Odorizzi has been seen as an expendable piece for the Astros, perhaps at least since he was left off the club’s ALDS roster last October. He’s worked as part of a six-man rotation this year in Houston, but Lance McCullers Jr. is close to making his season debut as he recovers from a forearm strain. The 32-year-old Odorizzi has pitched to a solid 3.75 ERA in a dozen starts for the Astros this year, averaging exactly five innings per outing. He’s a flyball pitcher who has never been particularly adept at missing bats, but he’s been able to avoid hard hits this year to generate good results.
It would appear that Atlanta’s motivation here is to add veteran depth at the back of their rotation, which has consisted almost entirely of Max Fried, Kyle Wright, Charlie Morton, Ian Anderson, and rookie sensation Spencer Strider. Anderson has struggled to the tune of a 4.99 ERA, while Strider has reached 80 1/3 innings on the season after pitching a career-high 94 last year. Odorizzi’s last outing served as an excellent trade showcase for Houston – seven scoreless innings against the Mariners. Odorizzi had injured his leg in May, knocking him out for seven weeks, and dealt with a blister before the start against Seattle.
Odorizzi’s contract is a factor here. He’s earning $5M this year (about $1.79M remains) but would gain $500K upon reaching 100 innings plus $1M each at 110, 120, 130, 140, and 150 innings. Given a dozen additional starts at most, 120 innings would seem to be the likely ceiling.

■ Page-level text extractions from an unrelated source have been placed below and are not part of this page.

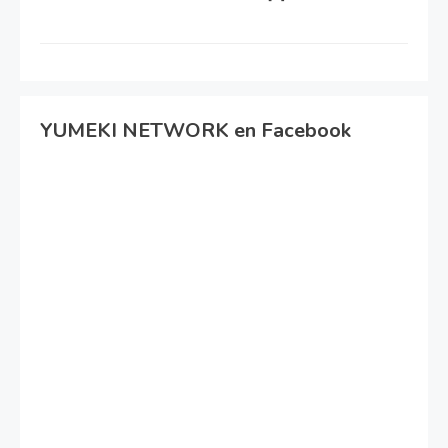
YUMEKI NETWORK en Facebook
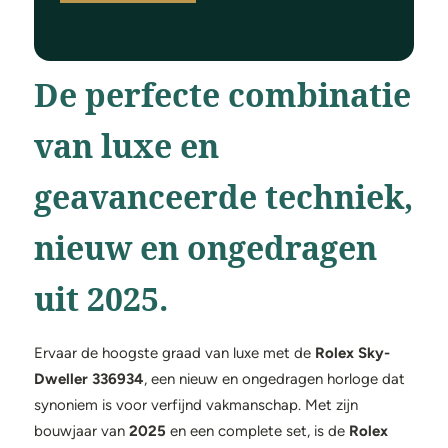
De perfecte combinatie
van luxe en
geavanceerde techniek,
nieuw en ongedragen
uit 2025.
Ervaar de hoogste graad van luxe met de
Rolex Sky-
Dweller 336934
, een nieuw en ongedragen horloge dat
synoniem is voor verfijnd vakmanschap. Met zijn
bouwjaar van
2025
en een complete set, is de
Rolex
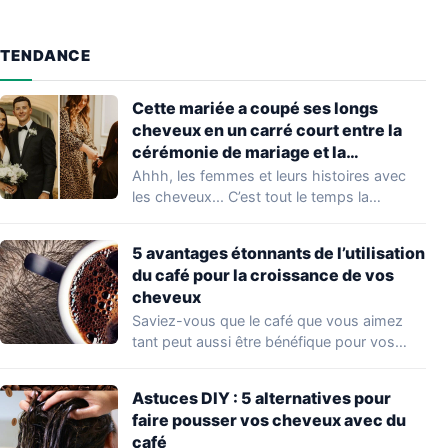
TENDANCE
Cette mariée a coupé ses longs
cheveux en un carré court entre la
cérémonie de mariage et la
réception. Le résultat est
Ahhh, les femmes et leurs histoires avec
époustouflant !
les cheveux... C’est tout le temps la…
5 avantages étonnants de l’utilisation
du café pour la croissance de vos
cheveux
Saviez-vous que le café que vous aimez
tant peut aussi être bénéfique pour vos…
Astuces DIY : 5 alternatives pour
faire pousser vos cheveux avec du
café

Odorizzi also has a player option worth $6.5M with a $3.25M buyout, but as Chandler Rome of the Houston Chronicle explains it, “Odorizzi’s player option can max out at a $12.5 million base salary and a $6.25 million buyout — but only if he pitches in 30 games in which he records 12 or more outs in 2021-22. After Sunday, Odorizzi has 29 such games across 2021-22.” Given that the pitcher has at least $3M at stake in making one more four-inning start, it was mutually beneficial for the Astros to find a team that was more comfortable letting him reach that threshold.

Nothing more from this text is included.